**REQUIRED WORK:** Only lines holding "televiziya" are needed; copy each of them from the data below.

═══

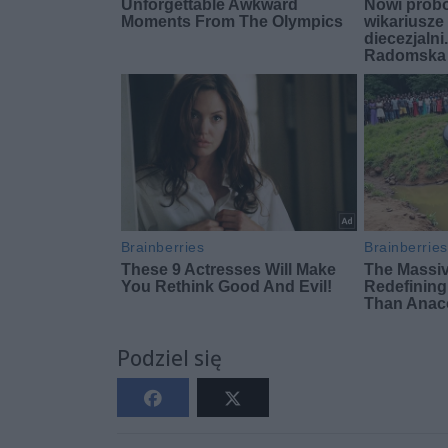
Podziel się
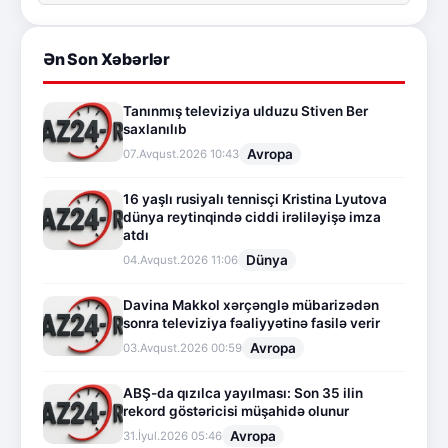
Ən Son Xəbərlər
Tanınmış televiziya ulduzu Stiven Ber
saxlanılıb
Avropa
07.Avqust.2026 10:43
16 yaşlı rusiyalı tennisçi Kristina Lyutova
dünya reytinqində ciddi irəliləyişə imza
atdı
Dünya
04.Avqust.2026 11:06
Davina Makkol xərçənglə mübarizədən
sonra televiziya fəaliyyətinə fasilə verir
Avropa
03.Avqust.2026 00:59
ABŞ-da qızılca yayılması: Son 35 ilin
rekord göstəricisi müşahidə olunur
Avropa
31.İyul.2026 05:46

═══

**RESULT OF THE EXERCISE:**
Tanınmış televiziya ulduzu Stiven Ber
sonra televiziya fəaliyyətinə fasilə verir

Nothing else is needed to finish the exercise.